» TASK BRIEF: With pictures excluded, retype exactly every line from the one containing "BENEFICIARE DEL MEGLIO" to the end of the records below.

[Saved entries]
..............................

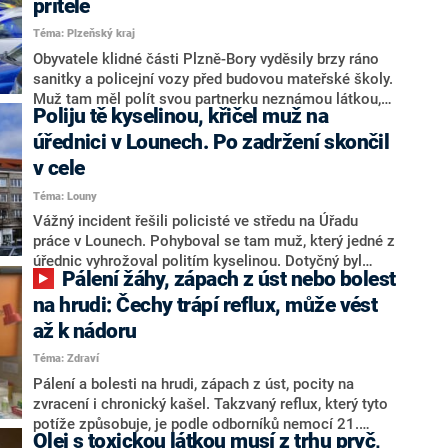
přítele
Téma: Plzeňský kraj
Obyvatele klidné části Plzně-Bory vyděsily brzy ráno
sanitky a policejní vozy před budovou mateřské školy.
Muž tam měl polít svou partnerku neznámou látkou,
Poliju tě kyselinou, křičel muž na
podle ženy šlo o kyselinu. Policisté ho krátce poté
dopadli.
úřednici v Lounech. Po zadržení skončil
v cele
Téma: Louny
Vážný incident řešili policisté ve středu na Úřadu
práce v Lounech. Pohyboval se tam muž, který jedné z
úřednic vyhrožoval politím kyselinou. Dotyčný byl
Pálení žáhy, zápach z úst nebo bolest
zadržen a v současné době s ním probíhají procesní
úkony.
na hrudi: Čechy trápí reflux, může vést
až k nádoru
Téma: Zdraví
Pálení a bolesti na hrudi, zápach z úst, pocity na
zvracení i chronický kašel. Takzvaný reflux, který tyto
potíže způsobuje, je podle odborníků nemocí 21.
Olej s toxickou látkou musí z trhu pryč,
století a trápí deset až 15 procent Čechů. Na vině je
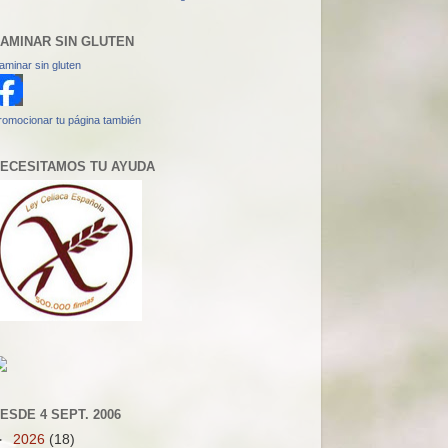
AMINAR SIN GLUTEN
aminar sin gluten
romocionar tu página también
ECESITAMOS TU AYUDA
ESDE 4 SEPT. 2006
►
2026
(18)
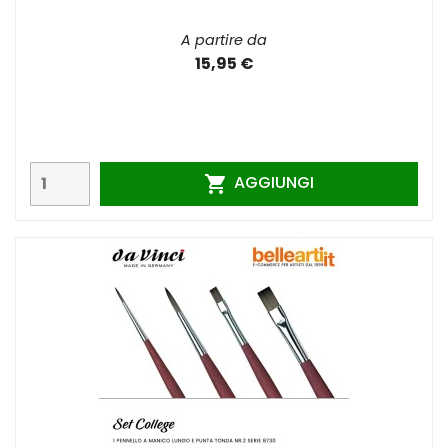
A partire da
15,95 €
AGGIUNGI

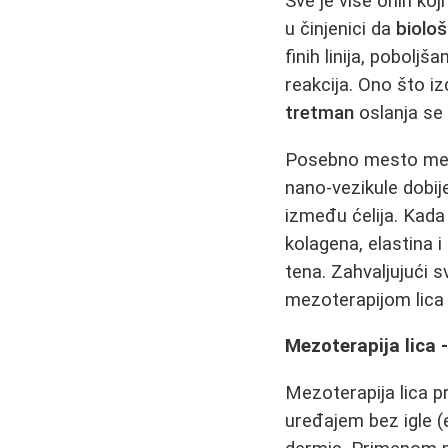
Sve je više onih koji
u činjenici da
biolo
finih linija, pobolj
reakcija. Ono što i
tretman
oslanja se 
Posebno mesto međ
nano-vezikule dobije
između ćelija. Kada
kolagena, elastina i
tena. Zahvaljujući 
mezoterapijom lica 
Mezoterapija lica 
Mezoterapija lica p
uređajem bez igle (e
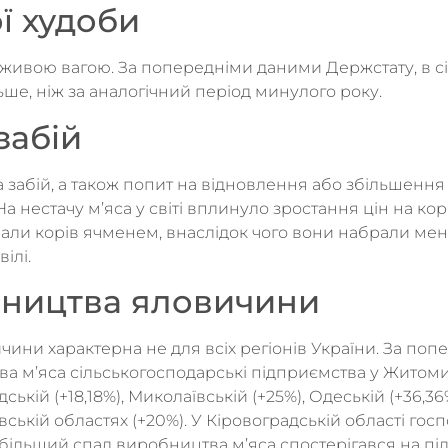
ї худоби
 живою вагою. За попередніми даними Держстату, в сі
ьше, ніж за аналогічний період минулого року.
забій
 забій, а також попит на відновлення або збільшення 
 нестачу м’яса у світі вплинуло зростання цін на кор
али корів ячменем, внаслідок чого вони набрали мен
ілі.
бництва яловичини
ини характерна не для всіх регіонів України. За поп
 м’яса сільськогосподарські підприємства у Житомирс
дській (+18,18%), Миколаївській (+25%), Одеській (+36,36
гівській областях (+20%). У Кіровоградській області г
йбільший спад виробництва м’яса спостерігався на пі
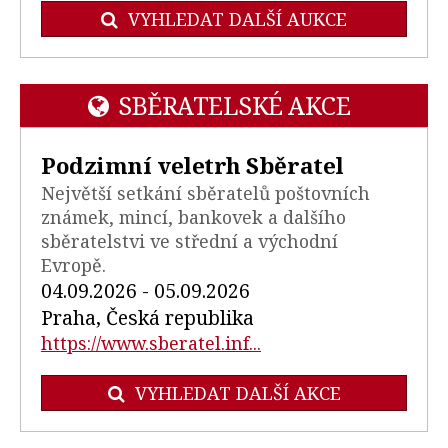
VYHLEDAT DALŠÍ AUKCE
SBĚRATELSKÉ AKCE
Podzimní veletrh Sběratel
Největší setkání sběratelů poštovních
známek, mincí, bankovek a dalšího
sběratelstvi ve střední a východní
Evropě.
04.09.2026 - 05.09.2026
Praha, Česká republika
https://www.sberatel.inf...
VYHLEDAT DALŠÍ AKCE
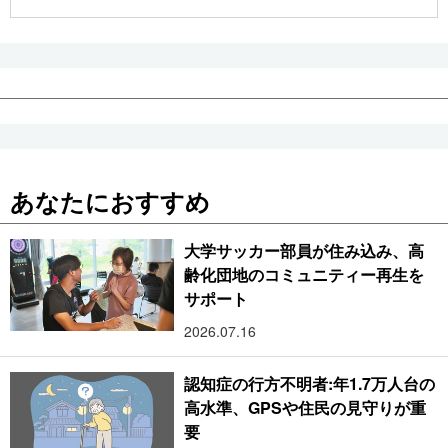
公式SNS
あなたにおすすめ
大学サッカー部員が住み込み、高
齢化団地のコミュニティー再生を
サポート
2026.07.16
認知症の行方不明者:年1.7万人台の
高水準、GPSや住民の見守りが重
要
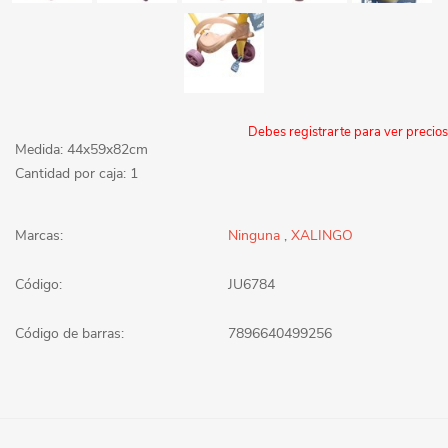
Debes registrarte para ver precios
Medida: 44x59x82cm
Cantidad por caja: 1
Marcas:
Ninguna
,
XALINGO
Código:
JU6784
Código de barras:
7896640499256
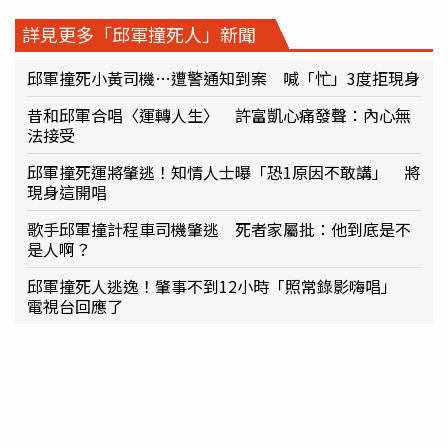
詳見更多「邱軍撞死人」新聞
邱軍撞死小黃司機…遭警通知到案 喊「忙」3度拒現身
昔和邱軍合唱〈運轉人生〉 許富凱心痛發聲：內心無
法接受
邱軍撞死運將肇逃！知情人士曝「恐1原因不敢講」 將
現身這開唱
歌手邱軍撞計程車司機肇逃 死者家屬批：他到底是不
是人啊？
邱軍撞死人逃逸！肇事不到12小時「照常錄影嗨唱」
電視台回應了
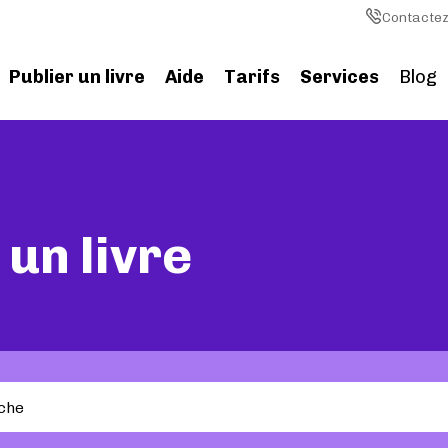
Image
Contactez
Publier un livre
Aide
Tarifs
Services
Blog
un livre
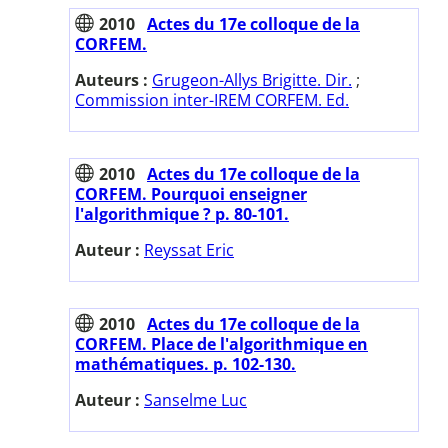
2010
Actes du 17e colloque de la
CORFEM.
Auteurs :
Grugeon-Allys Brigitte. Dir.
;
Commission inter-IREM CORFEM. Ed.
2010
Actes du 17e colloque de la
CORFEM. Pourquoi enseigner
l'algorithmique ? p. 80-101.
Auteur :
Reyssat Eric
2010
Actes du 17e colloque de la
CORFEM. Place de l'algorithmique en
mathématiques. p. 102-130.
Auteur :
Sanselme Luc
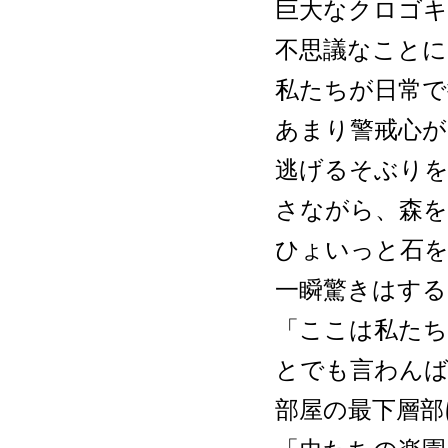
巨大なクロゴ
不思議なことに
私たちが日常で
あまり警戒心が
逃げるそぶり
さながら、森を
ひょいっと石
一瞬驚きはする
「ここは私たち
とでも言わんば
部屋の最下層部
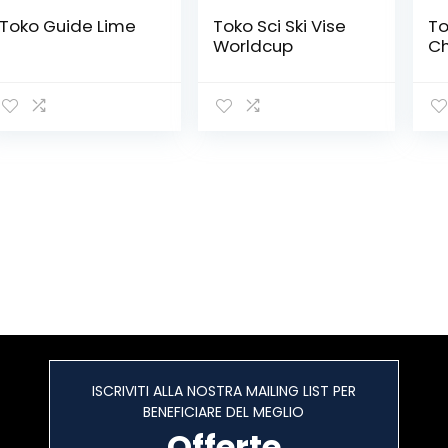
Toko Guide Lime
Toko Sci Ski Vise
To
Worldcup
C
ISCRIVITI ALLA NOSTRA MAILING LIST PER
BENEFICIARE DEL MEGLIO
Offerte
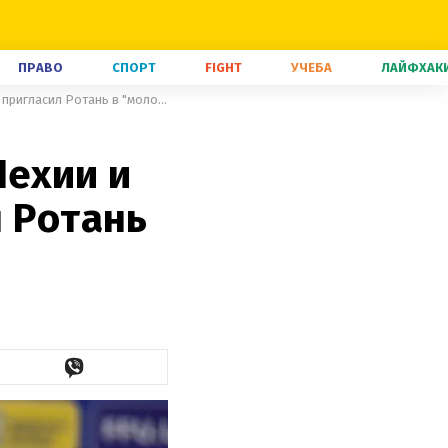
ПРАВО
СПОРТ
FIGHT
УЧЕБА
ЛАЙФХАК
Украинский Неймар, блогер из Чехии и другие таланты: кого пригласил Ротань в "молодежку"
Чехии и
л Ротань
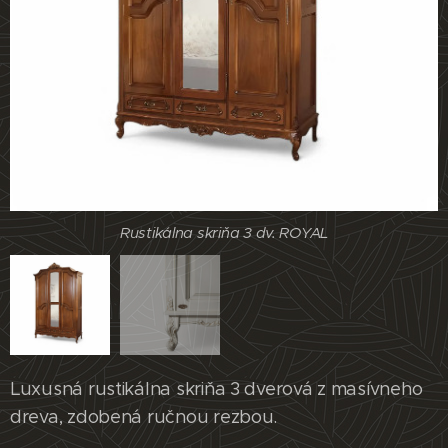
Rustikálna skriňa 3 dv. ROYAL
Rustikálna skriňa 3 dv. ROYAL
Luxusná rustikálna skriňa 3 dverová z masívneho
dreva, zdobená ručnou rezbou.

..............................

» REPLY TO THE TASK:
BENEFICIARE DEL MEGLIO
Offerte
ПРАВО
СПОРТ
FIGHT
УЧЕБА
ЛАЙФХАК
Украинский Неймар, блогер из Чехии и другие таланты: кого пригласил Ротань в "молодежку"
Чехии и
л Ротань
Rustikálna skriňa 3 dv. ROYAL
Rustikálna skriňa 3 dv. ROYAL
Luxusná rustikálna skriňa 3 dverová z masívneho
dreva, zdobená ručnou rezbou.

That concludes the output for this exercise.